Walter Benjamin lo enuncia admirablemente: “La primera experiencia
que un niño tiene del mundo no es que los adultos son más fuertes, sino
su incapacidad para hacer magia”. Conjeturo que los pactos de lectura
destinados a perdurar se celebran en la infancia. Y que es en la
infancia cuando se instala la sospecha de que la escritura es una llave
que abre las celdas de una caja china, y quizá hasta se intuya tan
tempranamente que la doble muesca de esa llave son la palabra y la
memoria.
La escritura es alegoría
Leemos ciertos prólogos de Borges y detectamos una especie de
anhelo que no trascenderá de esa inscripción inicial, el pudor
enunciando fugazmente la breve justificación. En el libro que dedica a
Evaristo Carriego, evoca la casa de su infancia, una verja de lanzas, un
jardín, el tranquilo barrio de Palermo y dice, más o menos con estas
palabras: “…recuerdo cómo fue, o cómo hubiera sido hermoso que fuera…”, y
esa revelación nacida de un recuerdo difuminado, además, por la
ceguera, signa otras revelaciones.
Leemos en la inscripción a Los conjurados “…¡Qué misterio es una
dedicatoria, una entrega de símbolos!” y en El Hacedor de 1960, vemos a
Borges entrando en la Biblioteca Nacional de la calle México,
atravesando el hall de ese viejo edificio, y entregándole un ejemplar de
su libro a Leopoldo Lugones. Escribe Borges: “…mi vanidad y mi
nostalgia han armado una escena imposible. Así será (me digo), pero
mañana yo también habré muerto y se confundirán nuestros tiempos y la
cronología se perderá en un orbe de símbolos y de algún modo será justo
afirmar que yo le he traído este libro y que usted lo ha aceptado”. En
la realidad no pudo suceder, ya que Lugones se suicidó en el 38.

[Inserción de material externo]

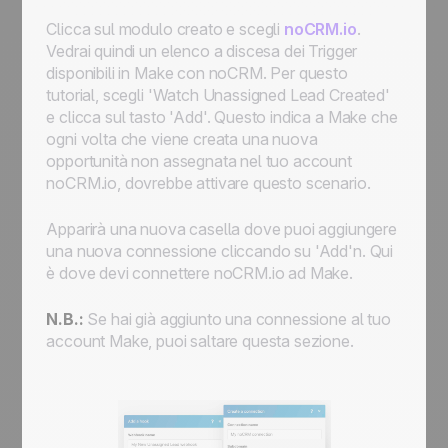
Clicca sul modulo creato e scegli
noCRM.io
.
Vedrai quindi un elenco a discesa dei Trigger
disponibili in Make con noCRM. Per questo
tutorial, scegli 'Watch Unassigned Lead Created'
e clicca sul tasto 'Add'. Questo indica a Make che
ogni volta che viene creata una nuova
opportunità non assegnata nel tuo account
noCRM.io, dovrebbe attivare questo scenario.
Apparirà una nuova casella dove puoi aggiungere
una nuova connessione cliccando su 'Add'n. Qui
è dove devi connettere noCRM.io ad Make.
N.B.:
Se hai già aggiunto una connessione al tuo
account Make, puoi saltare questa sezione.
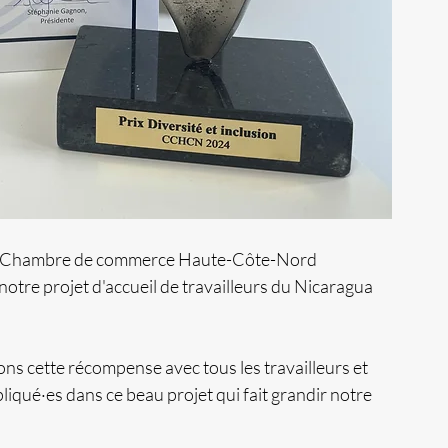
de la Chambre de commerce Haute-Côte-Nord 
re projet d'accueil de travailleurs du Nicaragua 
ns cette récompense avec tous les travailleurs et 
iqué·es dans ce beau projet qui fait grandir notre 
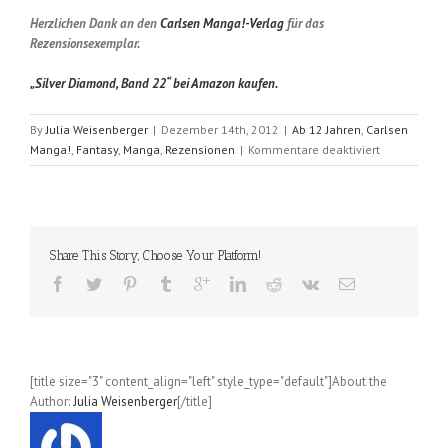
Herzlichen Dank an den
Carlsen Manga!-Verlag
für das
Rezensionsexemplar.
„Silver Diamond, Band 22“ bei Amazon kaufen.
By
Julia Weisenberger
|
Dezember 14th, 2012
|
Ab 12 Jahren
,
Carlsen
für
Manga!
,
Fantasy
,
Manga
,
Rezensionen
|
Kommentare deaktiviert
Silver
Diamond
(Shiho
Sugiura);
Band
Share This Story, Choose Your Platform!
22
[title size="3" content_align="left" style_type="default"]About the
Author:
Julia Weisenberger
[/title]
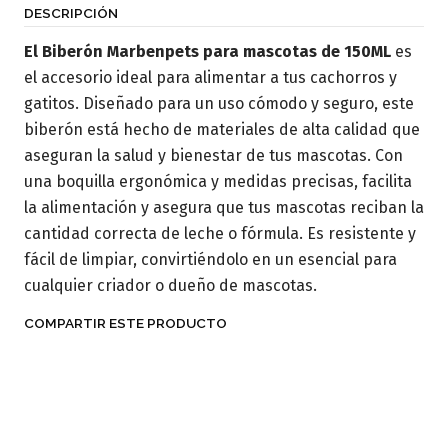
DESCRIPCIÓN
El Biberón Marbenpets para mascotas de 150ML
es
el accesorio ideal para alimentar a tus cachorros y
gatitos. Diseñado para un uso cómodo y seguro, este
biberón está hecho de materiales de alta calidad que
aseguran la salud y bienestar de tus mascotas. Con
una boquilla ergonómica y medidas precisas, facilita
la alimentación y asegura que tus mascotas reciban la
cantidad correcta de leche o fórmula. Es resistente y
fácil de limpiar, convirtiéndolo en un esencial para
cualquier criador o dueño de mascotas.
COMPARTIR ESTE PRODUCTO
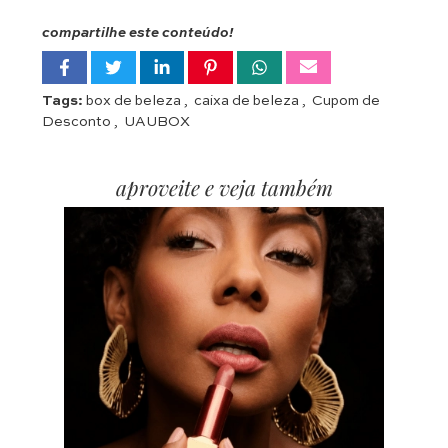
compartilhe este conteúdo!
Tags:
box de beleza
,
caixa de beleza
,
Cupom de
Desconto
,
UAUBOX
aproveite e veja também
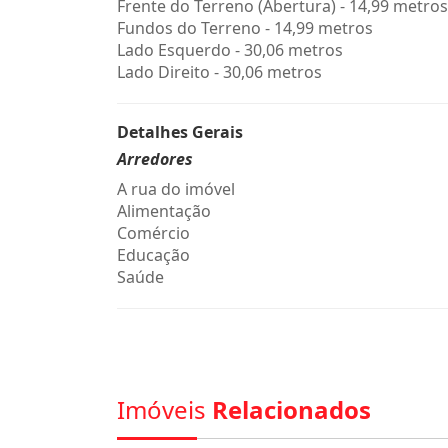
Frente do Terreno (Abertura) - 14,99 metros
Fundos do Terreno - 14,99 metros
Lado Esquerdo - 30,06 metros
Lado Direito - 30,06 metros
Detalhes Gerais
Arredores
A rua do imóvel
Alimentação
Comércio
Educação
Saúde
Imóveis
Relacionados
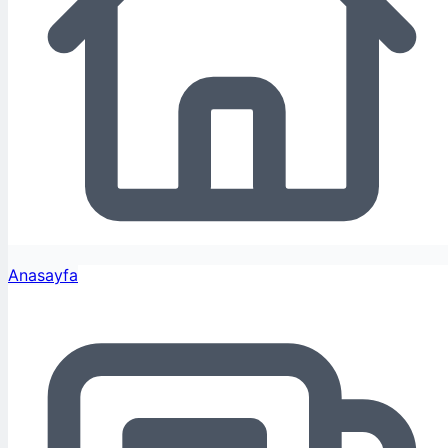
Anasayfa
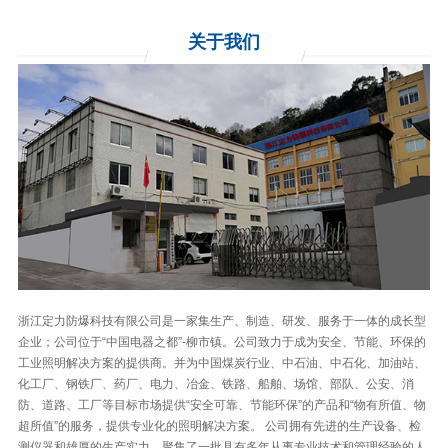
关于
我们
浙江定力防爆科技有限公司是一家集生产、制造、研发、服务于一体的成长型
企业；公司位于“中国电器之都”-柳市镇。公司致力于成为安全、节能、环保的
工业照明解决方案的提供商。并为中国煤炭行业、中石油、中石化、加油站、
化工厂、钢铁厂、药厂、电力、冶金、铁路、船舶、场馆、部队、公安、消
防、道路、工厂等目标市场提供“安全可靠、节能环保”的产品和“物有所值、物
超所值”的服务，提供专业化的照明解决方案。 公司拥有先进的生产设备、检
测仪器和雄厚的生产实力，聚集了一批具有多年从事专业技术和管理经验的人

Otro suicida ejemplar, Cesare Pavese, para quien la escritura
significó vacilación y sufrimiento, escribe en uno de sus ensayos:
“sospecho ante la palabra que, al mismo tiempo, es nuestra única
realidad”. Pavese, amante no correspondido de una actriz norteamericana
de reparto y de toda la literatura norteamericana de entreguerras,
hubiera acordado con el poeta alcohólico y medio ciego, Robert Creeley.
Creeley, quien junto a Olson y otros formó parte del grupo poético de
Black Mountain, cita en su autobiografía una frase de su amigo Robert
Duncan: “Contar la verdad en la forma en que las palabras mienten”. Las
palabras mienten, y la verdad miente. La realidad suele parecernos poco
real.
Volviendo a Robert Creeley, dicen que no aceptaba que se hablara de
ficción. La literatura era para él poesía o prosa, pero nunca ficción.
Dicen que decía: “O tenemos un mundo o no tenemos ninguno”.
Vivir en un mundo, tener un mundo. La vida que vivimos, la vida que
escribimos. Y en esa duplicidad, la sombra espectral de la sospecha.
Quizá de eso se trate.
Exposición con que Gabriel Bellomo participó de la mesa panel que llevó el nombre de esta nota, el 29 de abril de 2012.